[Date Prev][Date Next][Thread Prev][Thread Next][Date Index][Thread Index]
Re: Accepting non-deterministic content models
- From: Lars Marius Garshol <firstname.lastname@example.org>
- To: email@example.com
- Date: Sun, 08 Jul 2001 11:58:59 +0200
* Roger L. Costello
| I believe that the origin of this "problem" is that in the XML spec
| it states that parsers *should* reject non-deterministic content
| models. I am wondering if perhaps "should" would be better replaced
| with "must"?
In my opinion the best fix would be to replace "should" with "must not".
The only reason to reject non-deterministic content models is because
the SGML standard requires it, and so for backwards compatibility XML
did the same. This is also why the requirement is so vague. It doesn't
say "should", it says "for compatibility, it is an error if...".
When implementing an XML parser, however, you can build a finite state
automaton representing the content model. This is fairly easy, and
gives you a structure that can be traversed very quickly in order to
validate the contents of an element against its content model.

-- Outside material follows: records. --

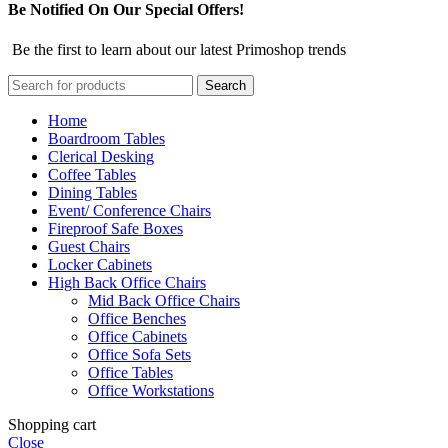
Be Notified On Our Special Offers!
Be the first to learn about our latest Primoshop trends
Search
Home
Boardroom Tables
Clerical Desking
Coffee Tables
Dining Tables
Event/ Conference Chairs
Fireproof Safe Boxes
Guest Chairs
Locker Cabinets
High Back Office Chairs
Mid Back Office Chairs
Office Benches
Office Cabinets
Office Sofa Sets
Office Tables
Office Workstations
Shopping cart
Close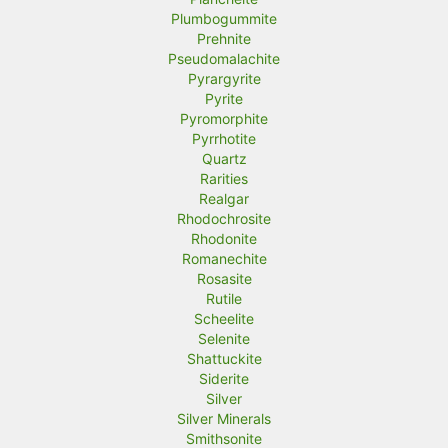
Plumbogummite
Prehnite
Pseudomalachite
Pyrargyrite
Pyrite
Pyromorphite
Pyrrhotite
Quartz
Rarities
Realgar
Rhodochrosite
Rhodonite
Romanechite
Rosasite
Rutile
Scheelite
Selenite
Shattuckite
Siderite
Silver
Silver Minerals
Smithsonite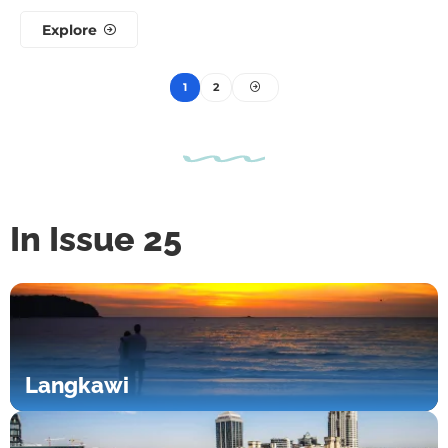
Explore
1
2
In Issue 25
Langkawi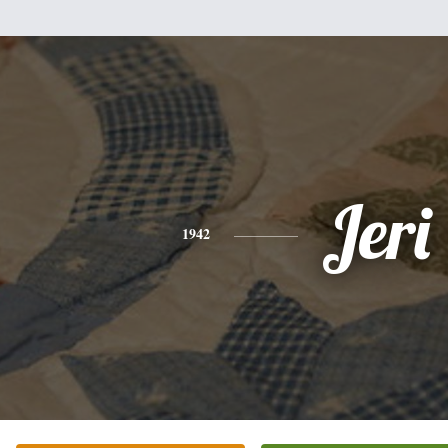
Jeri
1942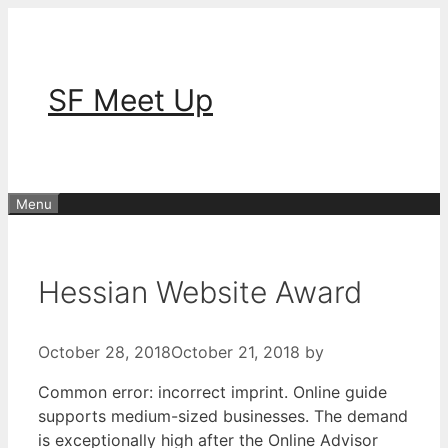
Skip
to
content
SF Meet Up
Menu
Hessian Website Award
October 28, 2018
October 21, 2018
by
Common error: incorrect imprint. Online guide
supports medium-sized businesses. The demand
is exceptionally high after the Online Advisor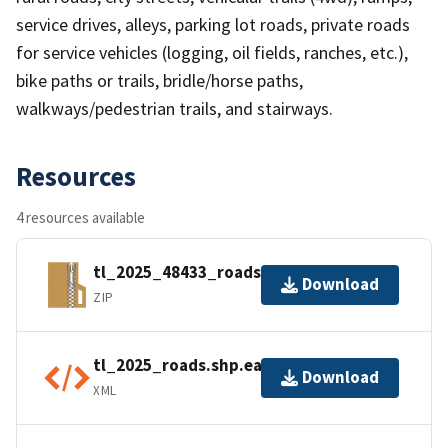
service drives, alleys, parking lot roads, private roads
for service vehicles (logging, oil fields, ranches, etc.),
bike paths or trails, bridle/horse paths,
walkways/pedestrian trails, and stairways.
Resources
4 resources available
tl_2025_48433_roads.zip
Download
ZIP
tl_2025_roads.shp.ea.iso.xml
Download
XML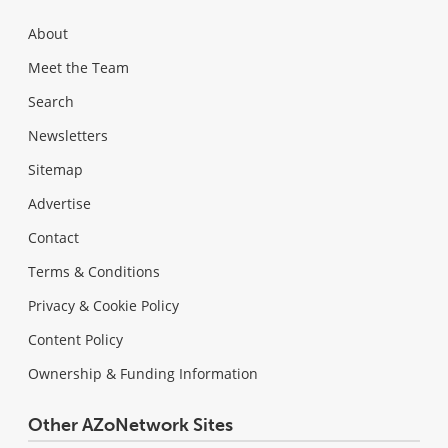
About
Meet the Team
Search
Newsletters
Sitemap
Advertise
Contact
Terms & Conditions
Privacy & Cookie Policy
Content Policy
Ownership & Funding Information
Other AZoNetwork Sites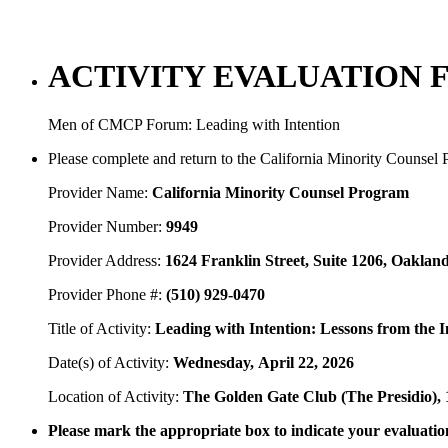
ACTIVITY EVALUATION 
Men of CMCP Forum: Leading with Intention
Please complete and return to the California Minority Counsel
Provider Name:
California Minority Counsel Program
Provider Number:
9949
Provider Address:
1624 Franklin Street, Suite 1206, Oaklan
Provider Phone #:
(510) 929-0470
Title of Activity:
Leading with Intention: Lessons from the 
Date(s) of Activity:
Wednesday,
April 22, 2026
Location of Activity:
The Golden Gate Club (The Presidio),
Please mark the appropriate box to indicate your evaluation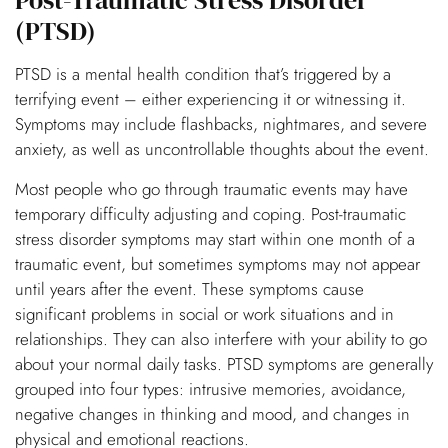
Post-Traumatic Stress Disorder
(PTSD)
PTSD is a mental health condition that’s triggered by a
terrifying event – either experiencing it or witnessing it.
Symptoms may include flashbacks, nightmares, and severe
anxiety, as well as uncontrollable thoughts about the event.
Most people who go through traumatic events may have
temporary difficulty adjusting and coping. Post-traumatic
stress disorder symptoms may start within one month of a
traumatic event, but sometimes symptoms may not appear
until years after the event. These symptoms cause
significant problems in social or work situations and in
relationships. They can also interfere with your ability to go
about your normal daily tasks. PTSD symptoms are generally
grouped into four types: intrusive memories, avoidance,
negative changes in thinking and mood, and changes in
physical and emotional reactions.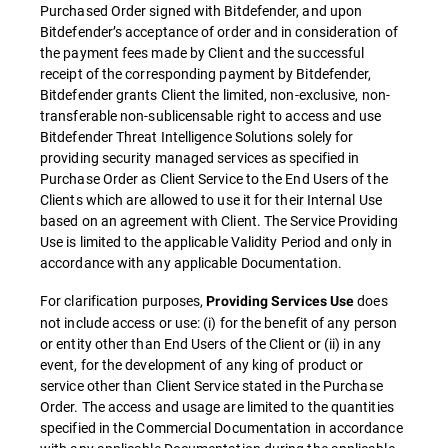
Purchased Order signed with Bitdefender, and upon
Bitdefender’s acceptance of order and in consideration of
the payment fees made by Client and the successful
receipt of the corresponding payment by Bitdefender,
Bitdefender grants Client the limited, non-exclusive, non-
transferable non-sublicensable right to access and use
Bitdefender Threat Intelligence Solutions solely for
providing security managed services as specified in
Purchase Order as Client Service to the End Users of the
Clients which are allowed to use it for their Internal Use
based on an agreement with Client. The Service Providing
Use is limited to the applicable Validity Period and only in
accordance with any applicable Documentation.
For clarification purposes,
does
Providing Services Use
not include access or use: (i) for the benefit of any person
or entity other than End Users of the Client or (ii) in any
event, for the development of any king of product or
service other than Client Service stated in the Purchase
Order. The access and usage are limited to the quantities
specified in the Commercial Documentation in accordance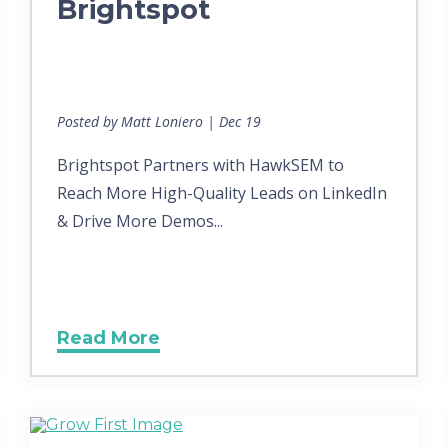
Brightspot
Posted by Matt Loniero | Dec 19
Brightspot Partners with HawkSEM to
Reach More High-Quality Leads on LinkedIn
& Drive More Demos...
Read More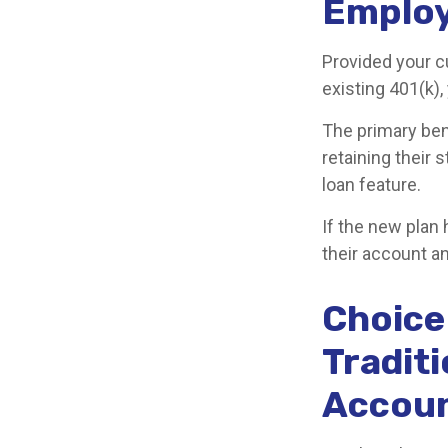
Employ
Provided your c
existing 401(k)
The primary ben
retaining their 
loan feature.
If the new plan
their account an
Choice 
Traditi
Accoun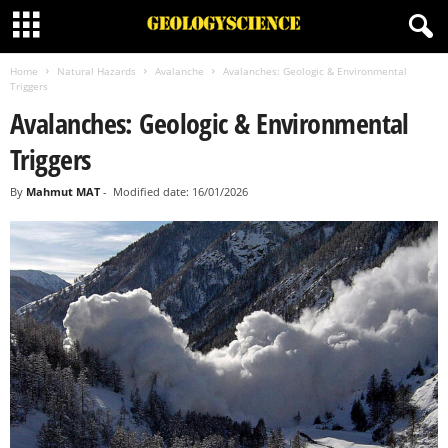
Home
Natural Hazards
Avalanche
Avalanches: Geologic & Environmental
Triggers
Avalanches: Geologic & Environmental
Triggers
By
Mahmut MAT
-
Modified date: 16/01/2026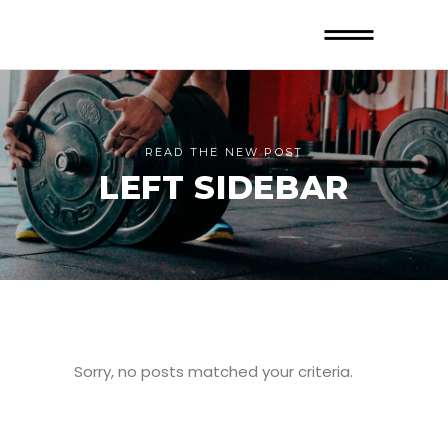
READ THE NEW POST
LEFT SIDEBAR
Sorry, no posts matched your criteria.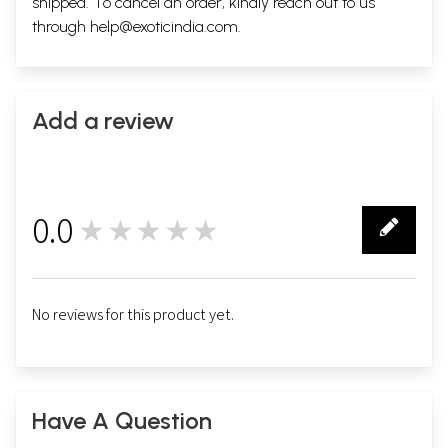
shipped. To cancel an order, kindly reach out to us
through
help@exoticindia.com
.
Add a review
0.0
★★★★★
0
No reviews for this product yet.
Have A Question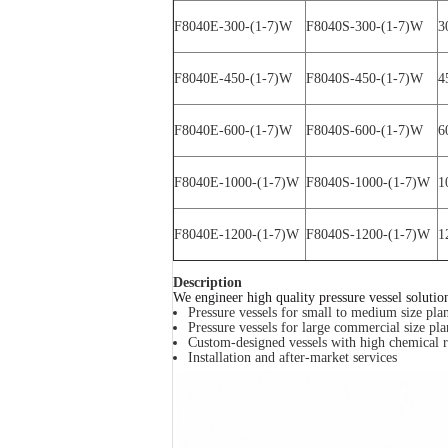
F8040E-300-(1-7)W
F8040S-300-(1-7)W
3
F8040E-450-(1-7)W
F8040S-450-(1-7)W
4
F8040E-600-(1-7)W
F8040S-600-(1-7)W
6
F8040E-1000-(1-7)W
F8040S-1000-(1-7)W
1
F8040E-1200-(1-7)W
F8040S-1200-(1-7)W
1
Description
We engineer high quality pressure vessel solutio
Pressure vessels for small to medium size plan
Pressure vessels for large commercial size pla
Custom-designed vessels with high chemical r
Installation and after-market services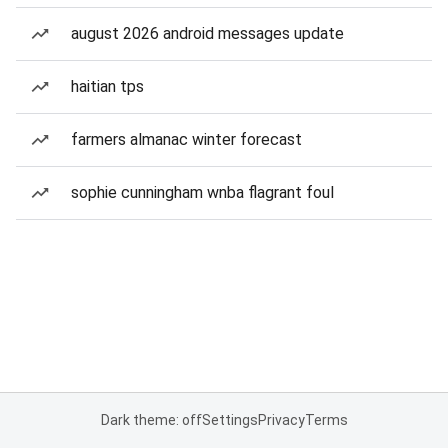
august 2026 android messages update
haitian tps
farmers almanac winter forecast
sophie cunningham wnba flagrant foul
Dark theme: off
Settings
Privacy
Terms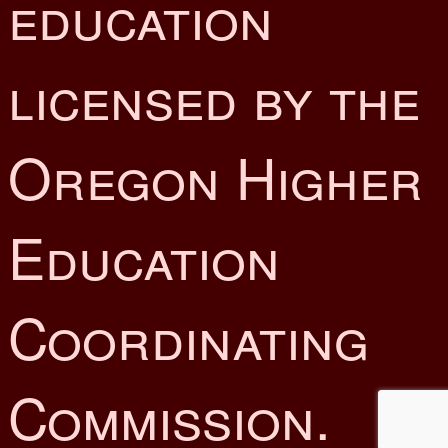
education
licensed by the
Oregon Higher
Education
Coordinating
Commission.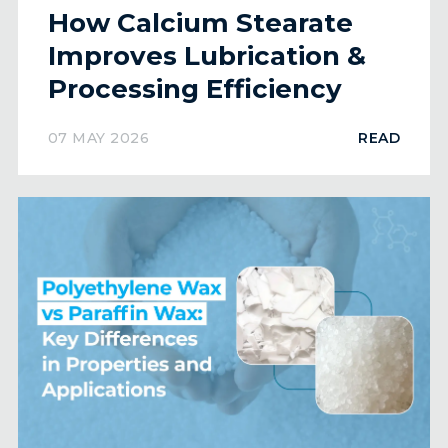
How Calcium Stearate
Improves Lubrication &
Processing Efficiency
07 MAY 2026
READ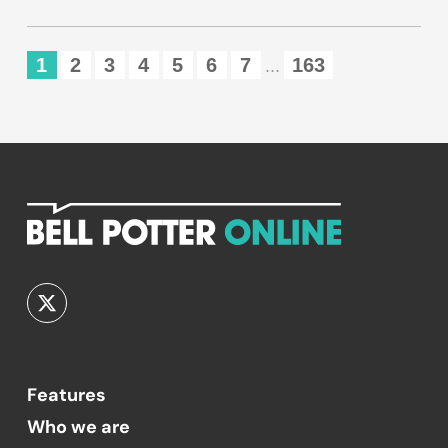
1
2
3
4
5
6
7
163
...
Features
Who we are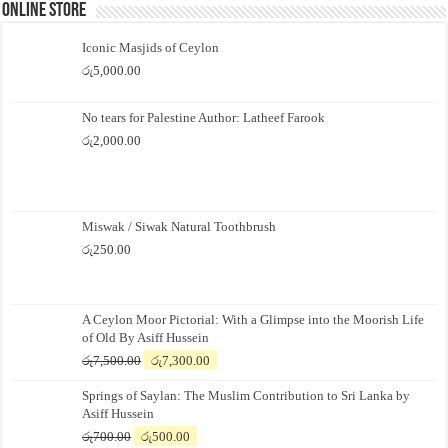
Online Store
Iconic Masjids of Ceylon
රු
5,000.00
No tears for Palestine Author: Latheef Farook
රු
2,000.00
Miswak / Siwak Natural Toothbrush
රු
250.00
A Ceylon Moor Pictorial: With a Glimpse into the Moorish Life
of Old By Asiff Hussein
Original
Current
රු
7,500.00
රු
7,300.00
price
price
Springs of Saylan: The Muslim Contribution to Sri Lanka by
was:
is:
Asiff Hussein
රු7,500.00.
රු7,300.00.
Original
Current
රු
700.00
රු
500.00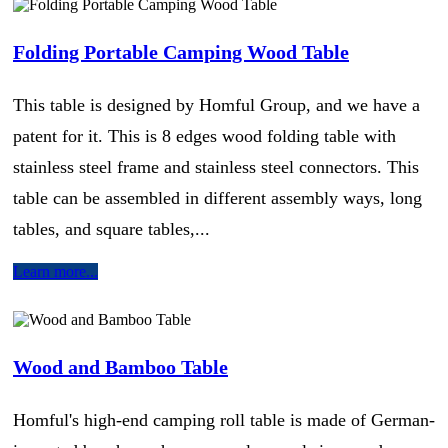
Folding Portable Camping Wood Table
This table is designed by Homful Group, and we have a
patent for it. This is 8 edges wood folding table with
stainless steel frame and stainless steel connectors. This
table can be assembled in different assembly ways, long
tables, and square tables,...
Learn more...
Wood and Bamboo Table
Homful's high-end camping roll table is made of German-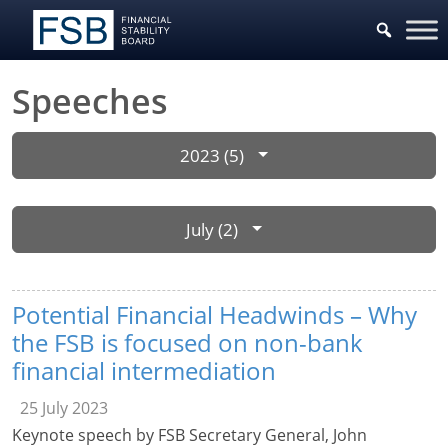
Speeches
2023 (5)
July (2)
Potential Financial Headwinds – Why
the FSB is focused on non-bank
financial intermediation
25 July 2023
Keynote speech by FSB Secretary General, John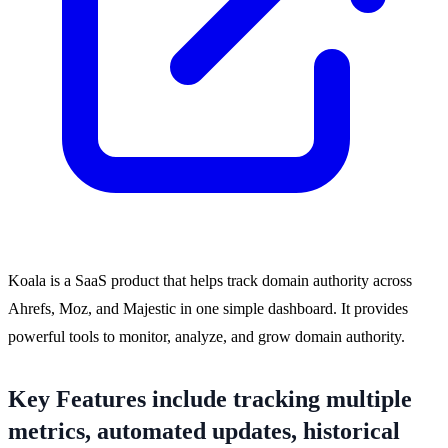
Koala is a SaaS product that helps track domain authority across
Ahrefs, Moz, and Majestic in one simple dashboard. It provides
powerful tools to monitor, analyze, and grow domain authority.
Key Features include tracking multiple
metrics, automated updates, historical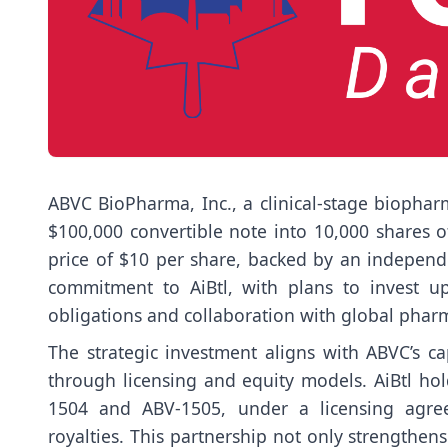
ABVC BioPharma, Inc., a clinical-stage biopha
$100,000 convertible note into 10,000 shares 
price of $10 per share, backed by an independ
commitment to AiBtl, with plans to invest up
obligations and collaboration with global phar
The strategic investment aligns with ABVC’s cap
through licensing and equity models. AiBtl hol
1504 and ABV-1505, under a licensing agree
royalties. This partnership not only strengthen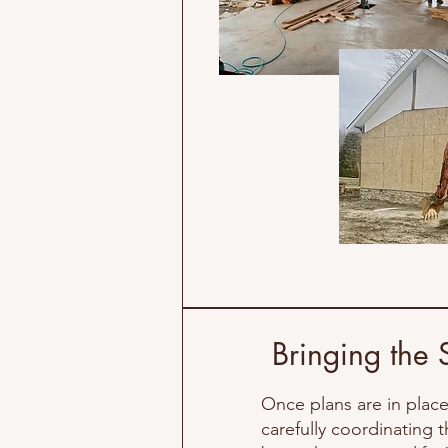
Bringing the 
Once plans are in place,
carefully coordinating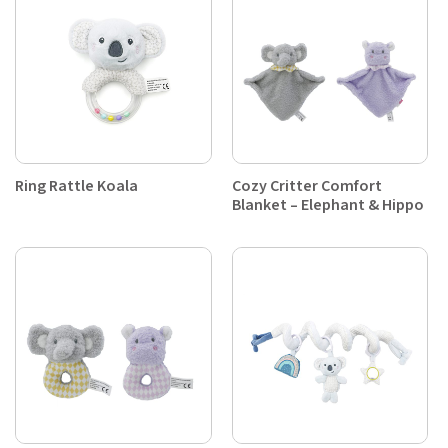
Ring Rattle Koala
Cozy Critter Comfort
Blanket – Elephant & Hippo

If this approach is followed, you have to do extra work to detect
whether the original content model was "non-deterministic". In fact,
the reason why xmlproc accepts such content models (as Tom Passin
reports) is that I haven't implemented this check yet. I don't think
there's all that much point in doing so, either.
Now that we've ended up with a spec that is the way it is, I think the
best course to follow for an implementation is to accept such content
models, but to warn about them. There is nothing problematic about
them, except that they vioalate SGML backwards-compatibility.